Lights, Cameras, Cleveland State
From Captain America and the Avengers to Ralphie, the Old Man and a pitcher known as Wild Thing…Cleveland has long been a fertile filming ground for the motion picture industry. And now Cleveland State is poised to become a lead actor in future productions.
Realizing that a growing industry needs a growing talent pool from which to draw, President Ronald M. Berkman and Ivan Schwarz, president and CEO of the Greater Cleveland Film Commission, convinced leaders in the Ohio state legislature to allocate $7.5 million to CSU to create a new stand-alone School of Film, Television and Interactive Media in the College of Liberal Arts and Social Sciences (CLASS.)
CSU will be the first university in Ohio – and one of the few between the east and west coasts – with such a school, which will be built upon the current program in film, television and interactive media, housed in the School of Communication.

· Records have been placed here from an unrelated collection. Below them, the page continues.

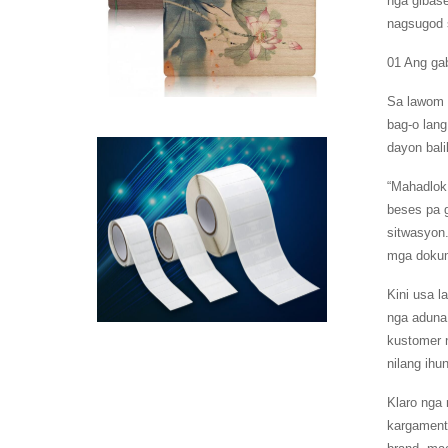
nga gibase
nagsugod 
01 Ang ga
Sa lawom 
bag-o lang
dayon bali
“Mahadlok 
beses pa 
sitwasyon.
mga dokum
Kini usa 
nga aduna
kustomer 
nilang ih
Klaro nga
kargament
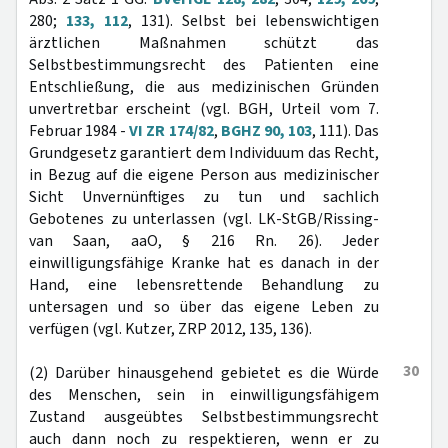
280;
133, 112
, 131). Selbst bei lebenswichtigen
ärztlichen Maßnahmen schützt das
Selbstbestimmungsrecht des Patienten eine
Entschließung, die aus medizinischen Gründen
unvertretbar erscheint (vgl. BGH, Urteil vom 7.
Februar 1984 -
VI ZR 174/82
,
BGHZ 90, 103
, 111). Das
Grundgesetz garantiert dem Individuum das Recht,
in Bezug auf die eigene Person aus medizinischer
Sicht Unvernünftiges zu tun und sachlich
Gebotenes zu unterlassen (vgl. LK-StGB/Rissing-
van Saan, aaO, § 216 Rn. 26). Jeder
einwilligungsfähige Kranke hat es danach in der
Hand, eine lebensrettende Behandlung zu
untersagen und so über das eigene Leben zu
verfügen (vgl. Kutzer, ZRP 2012, 135, 136).
30
(2) Darüber hinausgehend gebietet es die Würde
des Menschen, sein in einwilligungsfähigem
Zustand ausgeübtes Selbstbestimmungsrecht
auch dann noch zu respektieren, wenn er zu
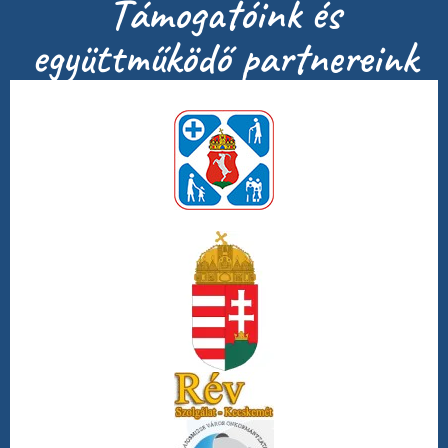
Támogatóink és
együttműködő partnereink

That program, founded in 2006, enrolls 205 majors, making it the second-largest undergraduate program in the College and providing a healthy foundation upon which to build a new school for an even larger program.

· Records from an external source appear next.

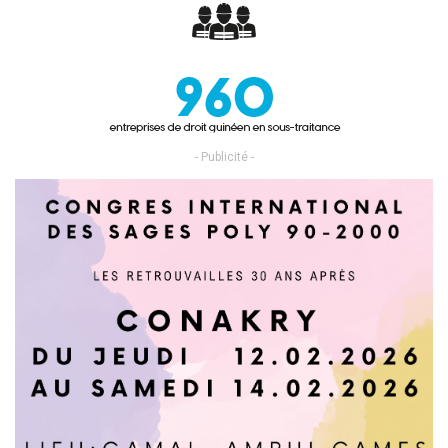
- Publicité -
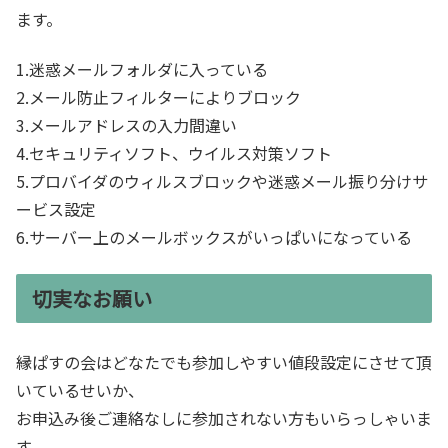
ます。
1.迷惑メールフォルダに入っている
2.メール防止フィルターによりブロック
3.メールアドレスの入力間違い
4.セキュリティソフト、ウイルス対策ソフト
5.プロバイダのウィルスブロックや迷惑メール振り分けサ
ービス設定
6.サーバー上のメールボックスがいっぱいになっている
切実なお願い
縁ぱすの会はどなたでも参加しやすい値段設定にさせて頂
いているせいか、
お申込み後ご連絡なしに参加されない方もいらっしゃいま
す。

The project includes construction of a new facility to enable the growing population of film students to continue learning about the industry and gaining hands-on experience.
“Our goal is not merely to prepare our students to work in today’s exciting moving image industries of film, television and interactive media but to give them the tools to be successful in these fields as they transform over the next five or 10 years,” says Evan Lieberman, CSU’s director of film, television and interactive media.
“We look forward to working closely with the Film Commission and other partners in the community to create a unique opportunity for our students to make a smooth transition from the classroom to the movie set, television studio, editing room and creative offices.”
Alita Petras, founder and president of the Cinematic Student Union, says students are excited about the new film school.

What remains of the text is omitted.